For over 25 years, John Beveridge has worked with people in recovery from addiction, trained as an attachment - based psychoanalytic psychotherapist and has studied at the Institute of Group Analysis.
Although people strive to find happiness, there exist, below the level of consciousness, compulsions to repeat the dynamics we experienced in childhood relationships, which often become unhelpful and self-destructive.
John believes that in life, "we create, promote and allow everything that happens to us".
The stories we tell ourselves about our lives are often based on core beliefs, which were formed in early experiences of trauma and loss, leaving the feeling that we have little choice in what happens to us. Psychotherapy can help us to identify harmful patterns in order to recognize and mourn losses, which have arisen from the choices we have made. Over time, the therapeutic relationship can release creative energy to help us to change our lives for the better, by making healthy decisions from an increasingly solid sense of Self.
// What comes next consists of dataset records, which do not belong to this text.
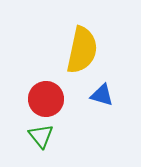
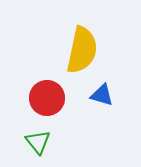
red circle: moved 1 px right, 1 px up
green triangle: moved 3 px left, 6 px down
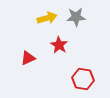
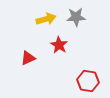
yellow arrow: moved 1 px left, 1 px down
red hexagon: moved 5 px right, 2 px down
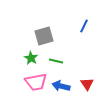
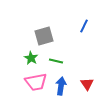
blue arrow: rotated 84 degrees clockwise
John teaches psychotherapists-in-training at various institutes in the areas of; addiction, dissociation, sexuality and gender, object relations and attachment theory. He supervises psychotherapists, counsellors and leaders of therapeutic groups, is registered with the UKCP, which operates a code of ethics and is a member of the Forum of Independent Psychotherapists (FIP).
Deborah Davies BA, MA, UKCP registered integrative psychotherapist with a private practice in central and north London.
She has years of experience working with addiction and has a special interest in issues around loss and grief.